• _WORK ORDER_
For the data below, retype word for word the lines from the one containing "schriftliche Auftragsbestätigung" through the one containing "dell'ente. Dedica la"; drop the pictures.

(Extracted page text data)
Segment Open
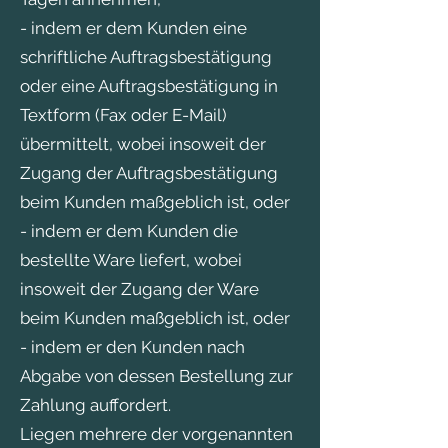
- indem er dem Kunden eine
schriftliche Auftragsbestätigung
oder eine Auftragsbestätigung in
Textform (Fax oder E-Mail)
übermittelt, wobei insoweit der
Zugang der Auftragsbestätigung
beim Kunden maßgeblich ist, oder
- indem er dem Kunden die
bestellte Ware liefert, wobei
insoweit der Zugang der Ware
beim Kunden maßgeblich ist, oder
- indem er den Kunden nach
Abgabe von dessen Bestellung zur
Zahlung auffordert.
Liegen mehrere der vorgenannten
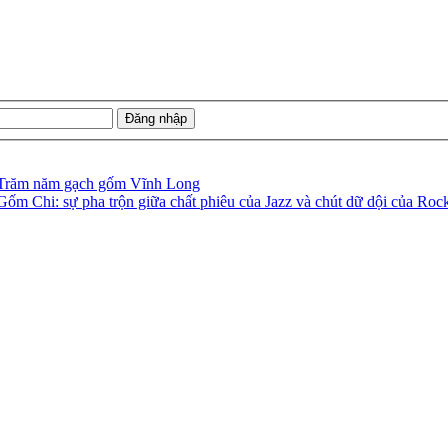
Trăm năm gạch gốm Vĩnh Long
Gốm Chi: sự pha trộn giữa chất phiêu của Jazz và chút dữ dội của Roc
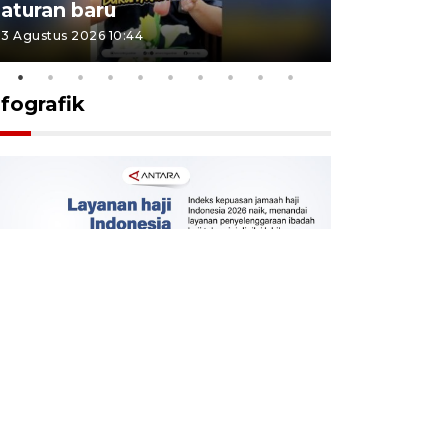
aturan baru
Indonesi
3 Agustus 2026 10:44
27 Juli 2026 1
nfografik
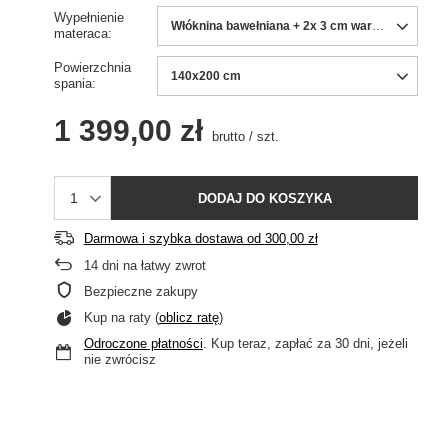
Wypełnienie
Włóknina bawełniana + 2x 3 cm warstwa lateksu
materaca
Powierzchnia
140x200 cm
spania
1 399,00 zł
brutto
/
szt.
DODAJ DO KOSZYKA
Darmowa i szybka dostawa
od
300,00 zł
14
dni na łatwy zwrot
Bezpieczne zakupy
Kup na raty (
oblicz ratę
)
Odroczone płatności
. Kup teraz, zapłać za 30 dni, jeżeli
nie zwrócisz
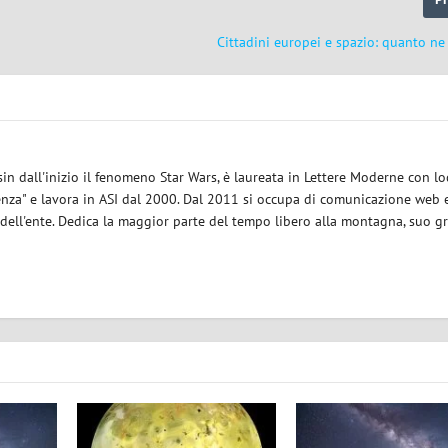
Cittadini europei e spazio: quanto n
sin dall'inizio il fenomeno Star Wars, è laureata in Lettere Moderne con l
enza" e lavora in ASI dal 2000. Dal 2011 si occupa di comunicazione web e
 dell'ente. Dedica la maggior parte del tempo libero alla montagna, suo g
Segment Closed
Segment Open
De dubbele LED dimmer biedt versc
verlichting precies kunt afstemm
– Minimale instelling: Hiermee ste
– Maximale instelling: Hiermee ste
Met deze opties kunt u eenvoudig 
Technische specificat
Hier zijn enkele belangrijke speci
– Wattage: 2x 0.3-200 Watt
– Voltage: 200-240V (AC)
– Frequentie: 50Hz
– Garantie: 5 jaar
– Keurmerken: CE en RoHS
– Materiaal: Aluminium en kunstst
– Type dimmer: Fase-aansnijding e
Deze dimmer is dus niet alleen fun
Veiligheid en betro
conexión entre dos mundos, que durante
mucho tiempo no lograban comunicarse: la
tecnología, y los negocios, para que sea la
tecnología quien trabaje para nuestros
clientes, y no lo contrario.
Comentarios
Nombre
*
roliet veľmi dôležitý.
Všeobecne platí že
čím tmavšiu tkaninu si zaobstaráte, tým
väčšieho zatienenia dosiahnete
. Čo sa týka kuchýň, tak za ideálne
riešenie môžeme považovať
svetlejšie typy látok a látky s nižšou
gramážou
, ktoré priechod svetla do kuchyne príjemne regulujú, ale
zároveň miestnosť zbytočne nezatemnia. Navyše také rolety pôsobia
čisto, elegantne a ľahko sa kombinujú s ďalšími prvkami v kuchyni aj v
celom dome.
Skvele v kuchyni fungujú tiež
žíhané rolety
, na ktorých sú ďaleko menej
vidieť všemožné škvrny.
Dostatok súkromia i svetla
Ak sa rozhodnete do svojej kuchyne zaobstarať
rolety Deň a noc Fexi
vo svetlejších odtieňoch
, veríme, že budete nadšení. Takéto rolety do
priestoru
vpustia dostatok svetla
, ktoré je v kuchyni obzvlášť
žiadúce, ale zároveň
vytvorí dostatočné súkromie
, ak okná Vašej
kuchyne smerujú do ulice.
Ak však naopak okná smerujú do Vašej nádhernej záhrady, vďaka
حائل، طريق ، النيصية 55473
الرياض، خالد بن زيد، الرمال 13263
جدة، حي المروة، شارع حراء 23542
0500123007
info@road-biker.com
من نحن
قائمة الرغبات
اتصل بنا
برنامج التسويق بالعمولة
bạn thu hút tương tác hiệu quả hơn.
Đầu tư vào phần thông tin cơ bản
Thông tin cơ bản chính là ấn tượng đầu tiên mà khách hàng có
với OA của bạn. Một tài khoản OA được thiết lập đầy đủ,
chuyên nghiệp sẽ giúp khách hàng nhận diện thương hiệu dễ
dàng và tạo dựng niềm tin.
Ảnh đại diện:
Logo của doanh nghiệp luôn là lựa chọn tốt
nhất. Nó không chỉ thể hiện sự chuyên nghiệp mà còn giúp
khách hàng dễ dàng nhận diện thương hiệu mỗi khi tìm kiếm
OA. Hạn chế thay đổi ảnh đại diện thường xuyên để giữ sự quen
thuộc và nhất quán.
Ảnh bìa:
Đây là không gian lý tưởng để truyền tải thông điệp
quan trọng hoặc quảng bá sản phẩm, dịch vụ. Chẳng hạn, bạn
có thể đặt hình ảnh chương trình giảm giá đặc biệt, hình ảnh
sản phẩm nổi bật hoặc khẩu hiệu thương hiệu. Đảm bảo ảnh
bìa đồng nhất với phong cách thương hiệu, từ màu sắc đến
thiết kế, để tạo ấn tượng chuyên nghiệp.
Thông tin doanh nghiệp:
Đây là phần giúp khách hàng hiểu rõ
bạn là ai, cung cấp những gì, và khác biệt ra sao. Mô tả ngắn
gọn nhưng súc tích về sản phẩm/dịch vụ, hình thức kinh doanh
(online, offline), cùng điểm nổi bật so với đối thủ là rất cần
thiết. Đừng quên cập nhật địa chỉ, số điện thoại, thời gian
Segment Closed
• _RESULT OF THIS EXERCISE_
schriftliche Auftragsbestätigung
oder eine Auftragsbestätigung in
Textform (Fax oder E-Mail)
übermittelt, wobei insoweit der
Zugang der Auftragsbestätigung
beim Kunden maßgeblich ist, oder
- indem er dem Kunden die
bestellte Ware liefert, wobei
insoweit der Zugang der Ware
beim Kunden maßgeblich ist, oder
- indem er den Kunden nach
Abgabe von dessen Bestellung zur
Zahlung auffordert.
Liegen mehrere der vorgenannten
Trăm năm gạch gốm Vĩnh Long
Gốm Chi: sự pha trộn giữa chất phiêu của Jazz và chút dữ dội của Roc
aturan baru
Indonesi
3 Agustus 2026 10:44
27 Juli 2026 1
nfografik
Wypełnienie
Włóknina bawełniana + 2x 3 cm warstwa lateksu
materaca
Powierzchnia
140x200 cm
spania
1 399,00 zł
brutto
/
szt.
DODAJ DO KOSZYKA
Darmowa i szybka dostawa
od
300,00 zł
14
dni na łatwy zwrot
Bezpieczne zakupy
Kup na raty (
oblicz ratę
)
Odroczone płatności
. Kup teraz, zapłać za 30 dni, jeżeli
nie zwrócisz
Cittadini europei e spazio: quanto n
sin dall'inizio il fenomeno Star Wars, è laureata in Lettere Moderne con l
enza" e lavora in ASI dal 2000. Dal 2011 si occupa di comunicazione web e
 dell'ente. Dedica la maggior parte del tempo libero alla montagna, suo g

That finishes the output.